Technical question
How should a Stockholm-style district heating system dispatch CHP, woodchip, geothermal heat, heat pumps and storage when demand, cost, emissions and electricity-market coupling are all active constraints?
District heating · Dispatch optimisation · Energy systems
A five-step linear programming model for district-heating dispatch using annual demand profiles, electricity-price data, storage assumptions and cost/emissions objectives to compare heat-source scheduling decisions.
Evidence dashboard
How should a Stockholm-style district heating system dispatch CHP, woodchip, geothermal heat, heat pumps and storage when demand, cost, emissions and electricity-market coupling are all active constraints?
A Python/PuLP linear programme was built stepwise: base dispatch, 2030 demand, storage integration, electricity-price-linked operation and emissions minimisation. Each step isolates one modelling assumption instead of mixing every intervention at once.
The input data combine five annual heat-demand profiles, E.ON electricity price data and solar-thermal profile data. The stepwise model tests how dispatch changes when storage, price signals and emissions weighting are introduced.
Representative dispatch signal: woodchip 600 MWh, geothermal 200 MWh, CHP approximately 612 MWh, heat pump up to 50 MWh.

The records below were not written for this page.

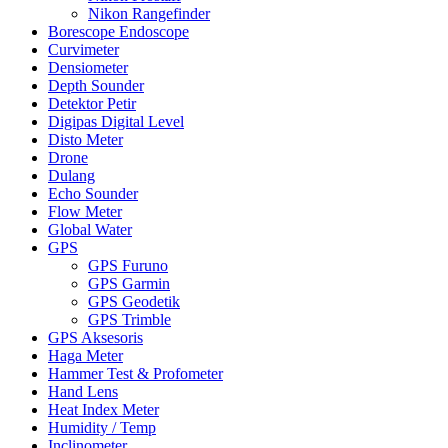
Nikon Rangefinder
Borescope Endoscope
Curvimeter
Densiometer
Depth Sounder
Detektor Petir
Digipas Digital Level
Disto Meter
Drone
Dulang
Echo Sounder
Flow Meter
Global Water
GPS
GPS Furuno
GPS Garmin
GPS Geodetik
GPS Trimble
GPS Aksesoris
Haga Meter
Hammer Test & Profometer
Hand Lens
Heat Index Meter
Humidity / Temp
Inclinometer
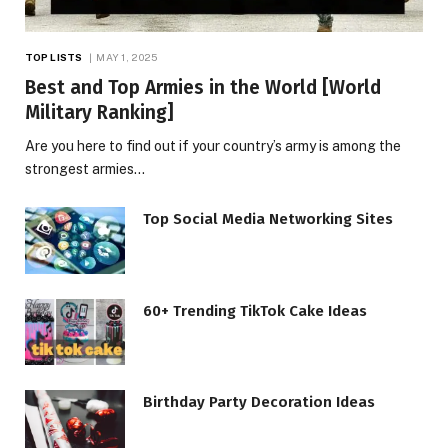
TOP LISTS
MAY 1, 2025
Best and Top Armies in the World [World
Military Ranking]
Are you here to find out if your country’s army is among the
strongest armies…
Top Social Media Networking Sites
60+ Trending TikTok Cake Ideas
Birthday Party Decoration Ideas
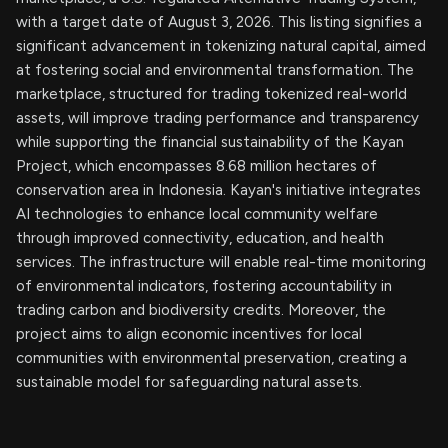
with a target date of August 3, 2026. This listing signifies a
significant advancement in tokenizing natural capital, aimed
at fostering social and environmental transformation. The
marketplace, structured for trading tokenized real-world
assets, will improve trading performance and transparency
while supporting the financial sustainability of the Kayan
Project, which encompasses 8.68 million hectares of
conservation area in Indonesia. Kayan's initiative integrates
AI technologies to enhance local community welfare
through improved connectivity, education, and health
services. The infrastructure will enable real-time monitoring
of environmental indicators, fostering accountability in
trading carbon and biodiversity credits. Moreover, the
project aims to align economic incentives for local
communities with environmental preservation, creating a
sustainable model for safeguarding natural assets.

The model simplifies seasonal plant constraints and did not fully activate CHP cogeneration in the base case. Its value is methodological: it shows how heat-source dispatch, storage and market signals can be compared in a reproducible decision-support model.
District heating is a strong fit for urban areas, but dispatch planning becomes difficult when demand varies seasonally and the asset mix includes technologies with very different costs, efficiencies and carbon intensities. The project set out to build a structured optimisation model for Stockholm-style district heating and test how results change as demand grows, storage is added and the objective shifts from cost to emissions.
The model was developed step by step so that each stage builds on the previous one and the effect of each design choice can be isolated.
The local project evidence includes the PRO2 brief, five Python model files, an annual demand workbook with 8761 rows including the header, an E.ON electricity price CSV with 8760 hourly values and a solar-thermal profile dataset. This matters because the project was not a static spreadsheet comparison; it was an optimisation workflow built around time-indexed operational data.
Three core heat generation technologies were parameterised from industry data:
Load 5 (stable commercial demand with low variation) was chosen alongside the residential profile because stable demand allows technologies to operate consistently, avoiding efficiency losses from frequent start-ups and shutdowns and reducing the need for backup capacity.
Woodchip and geothermal operate at their upper limits continuously, providing the stable renewable base. CHP fills the remaining demand gap, ranging between 572 and 651 MWh depending on period. Heat pumps contribute 0–50 MWh intermittently, deployed only when economically or operationally advantageous. No electricity purchases from the grid were required, confirming a high degree of self-reliance in the modelled configuration.
CHP electricity generation remained at 0 MWh during the analysed base-case periods, suggesting that cogeneration was not triggered under base-case cost conditions. This is a key finding: the optimiser prioritised heat output over electricity co-production, pointing to an opportunity in Step 4 where spot-price-linked CHP dispatch could unlock additional value.
The base-case dispatch established a clear priority order: renewable base load (woodchip, geothermal) first, flexible dispatchable CHP second, heat pumps as marginal support. This pattern held even as the objective function changed from cost to emissions in Step 5, because the lowest-cost technologies (woodchip, geothermal) are also zero-carbon.
The cost–emissions trade-off only becomes sharp when CHP — which carries 180 kg CO&sub2;/MWh — is competing with higher-cost but cleaner alternatives. Storage integration (Step 3) reduces dependence on CHP peaks by allowing surplus renewable heat to be shifted in time, which simultaneously reduces costs and emissions.
Relevance
This project is a direct example of process and energy-systems optimisation work: demand modelling, technology cost and emissions parameterisation, linear programming dispatch, and scenario comparison. The five-step structure demonstrates how to isolate the effect of individual design choices — storage, cogeneration, electricity price signal and objective function — in a single modelling campaign rather than building separate models.
The finding that the cost-optimal and emissions-optimal dispatches nearly coincide (because the cheapest technologies are also zero-carbon) is a practically important result: it means the case for renewable base load does not depend on a carbon price in this system configuration. That kind of insight is transferable to industrial decarbonization R&D, where heat pumps, storage, electrified heating and market signals must be assessed together rather than as isolated technologies.